Stored dataset items:
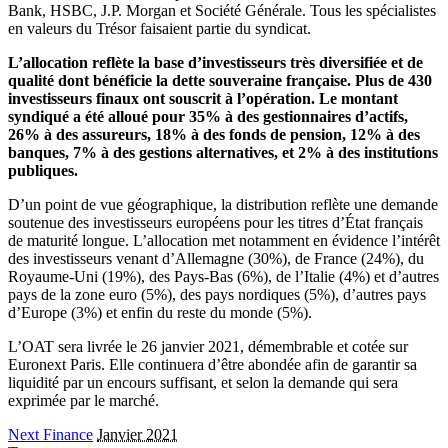
Bank, HSBC, J.P. Morgan et Société Générale. Tous les spécialistes
en valeurs du Trésor faisaient partie du syndicat.
L’allocation reflète la base d’investisseurs très diversifiée et de
qualité dont bénéficie la dette souveraine française. Plus de 430
investisseurs finaux ont souscrit à l’opération. Le montant
syndiqué a été alloué pour 35% à des gestionnaires d’actifs,
26% à des assureurs, 18% à des fonds de pension, 12% à des
banques, 7% à des gestions alternatives, et 2% à des institutions
publiques.
D’un point de vue géographique, la distribution reflète une demande
soutenue des investisseurs européens pour les titres d’État français
de maturité longue. L’allocation met notamment en évidence l’intérêt
des investisseurs venant d’Allemagne (30%), de France (24%), du
Royaume-Uni (19%), des Pays-Bas (6%), de l’Italie (4%) et d’autres
pays de la zone euro (5%), des pays nordiques (5%), d’autres pays
d’Europe (3%) et enfin du reste du monde (5%).
L’OAT sera livrée le 26 janvier 2021, démembrable et cotée sur
Euronext Paris. Elle continuera d’être abondée afin de garantir sa
liquidité par un encours suffisant, et selon la demande qui sera
exprimée par le marché.
Next Finance
Janvier 2021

**WHAT THE TASK REQUIRES**
Because only the text is wanted, repeat all the entries exactly and leave out the pictures.

**EXERCISE ANSWER**
Bank, HSBC, J.P. Morgan et Société Générale. Tous les spécialistes
en valeurs du Trésor faisaient partie du syndicat.
L’allocation reflète la base d’investisseurs très diversifiée et de
qualité dont bénéficie la dette souveraine française. Plus de 430
investisseurs finaux ont souscrit à l’opération. Le montant
syndiqué a été alloué pour 35% à des gestionnaires d’actifs,
26% à des assureurs, 18% à des fonds de pension, 12% à des
banques, 7% à des gestions alternatives, et 2% à des institutions
publiques.
D’un point de vue géographique, la distribution reflète une demande
soutenue des investisseurs européens pour les titres d’État français
de maturité longue. L’allocation met notamment en évidence l’intérêt
des investisseurs venant d’Allemagne (30%), de France (24%), du
Royaume-Uni (19%), des Pays-Bas (6%), de l’Italie (4%) et d’autres
pays de la zone euro (5%), des pays nordiques (5%), d’autres pays
d’Europe (3%) et enfin du reste du monde (5%).
L’OAT sera livrée le 26 janvier 2021, démembrable et cotée sur
Euronext Paris. Elle continuera d’être abondée afin de garantir sa
liquidité par un encours suffisant, et selon la demande qui sera
exprimée par le marché.
Next Finance
Janvier 2021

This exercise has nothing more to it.